Abu Muqawama's friend and colleague Bech has taken issue with the assertion that yesterday's events in Lebanon can be described as "civil war." (See the third comment in this post.) Hizbollah, he argues, had clear and limited objectives it was seeking to accomplish. They were also very careful in who they targeted and disarmed. But how do social scientists define civil war? Two leading scholars of conflict -- James Fearon of Stanford and Stathis Kalyvas of Yale -- define civil war as, respectively:
"violent conflict within a country fought by organized groups that aim to take power at the center or in a region, or to change government policies" ("Iraq's Civil War," Foreign Affairs, March/April 2007)
"armed conflict within the boundaries of a recognized sovereign entity between parties subject to a common authority at the outset of the hostilities" (The Logic of Violence in Civil War)

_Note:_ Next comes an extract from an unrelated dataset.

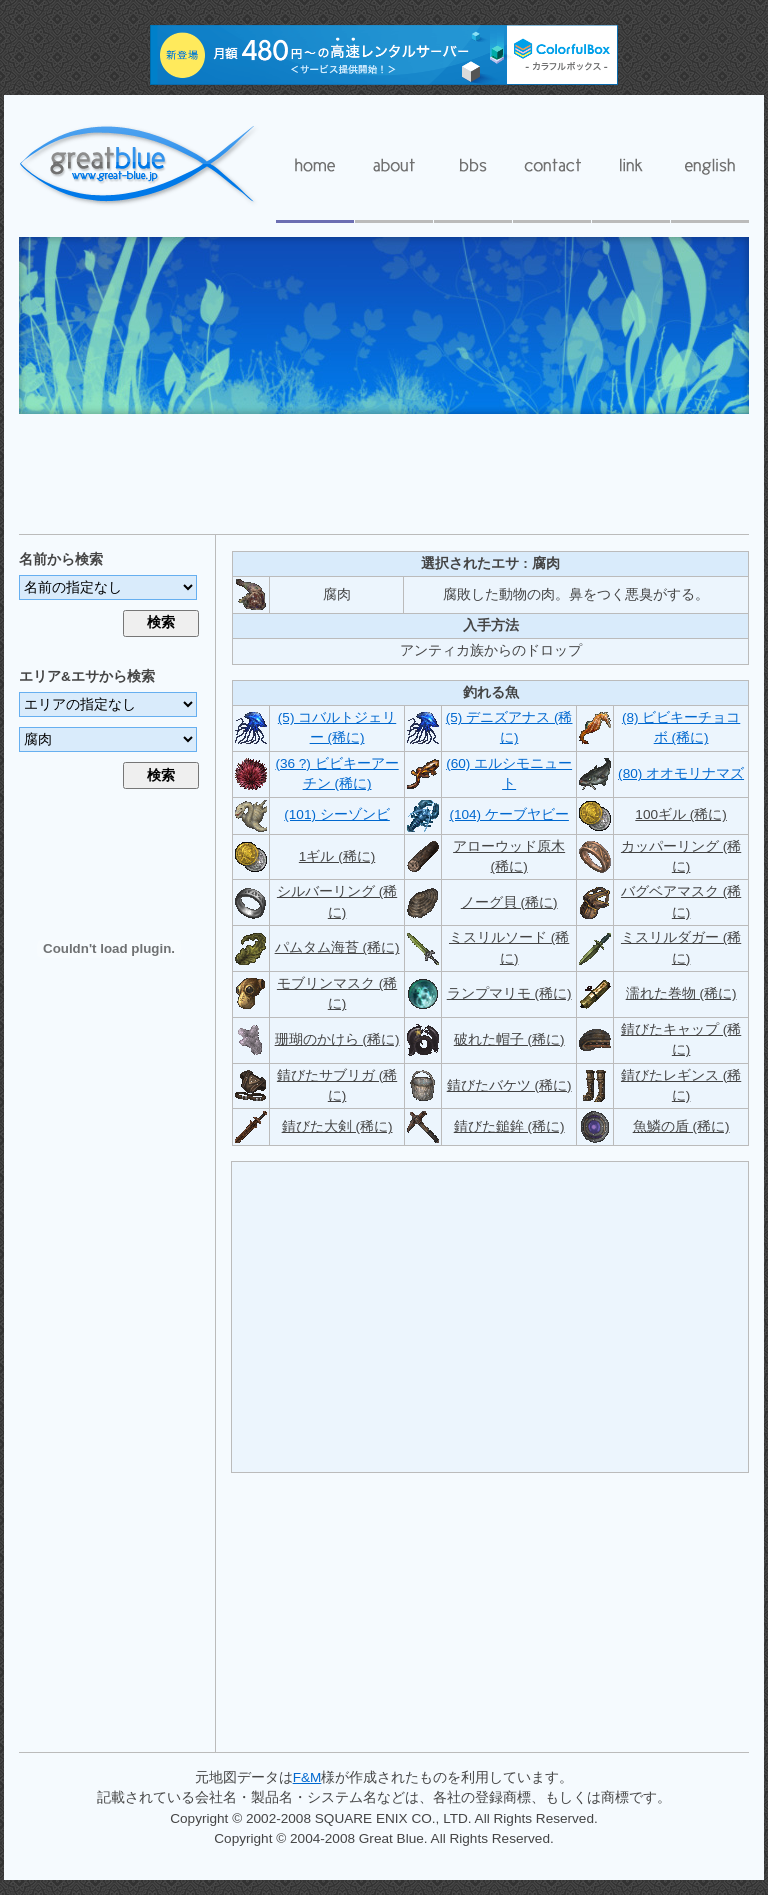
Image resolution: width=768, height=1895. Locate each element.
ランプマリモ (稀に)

Now yesterday's violence -- and the ongoing clashes -- in Lebanon certainly fit both of those descriptions. But both of those definitions are pretty broad, prompting one of this blog's readers to define civil war along the lines of pornography -- we know it when we see it. Along the same lines, as Fearon notes, political scientists sometimes use the threshold of 1,000 dead to determine whether or not it's a civil war. (Only a dozen or so were killed in yesterday's fighting, right?) This figure strikes Abu Muqawama as completely arbitrary, perhaps underlining just how difficult it is to determine whether or not fighting merits description as a "civil war."
What Abu Muqawama does know is that neither Hizbollah's limited political objectives nor the skill with which they accomplished those objectives have anything to do with whether or not their actions yesterday can be described as civil war. (Sorry, Bech.) We assume most state and non-state actors who seek to achieve a political aim through violence -- which Hizbollah did yesterday, successfully -- are pursuing limited goals. And as the Clausewitz running through that last sentence typed hits Abu Muqawama on the top of his head, he comes to the conclusion that a) yesterday was war as it was an act of force designed to achieve a political end and that b) since it took place within Lebanon's boundaries it constitutes a civil war.
Thoughts and disagreements? That's why we have the comments section.
Update: Nicholas reports from de Prague (by the HSBC, in Hamra) that Sukleen is out picking up trash and normalcy seems to have returned to the neighborhood. Any other first-hand reports are welcome. Meanwhile, a quick glimpse at headlines from rival perspectives: as-Safir asks "What's Next?" following yesterday's fighting while L'Orient-Le Jour talks of yesterday's victory for Hizbollah as Pyrrhic.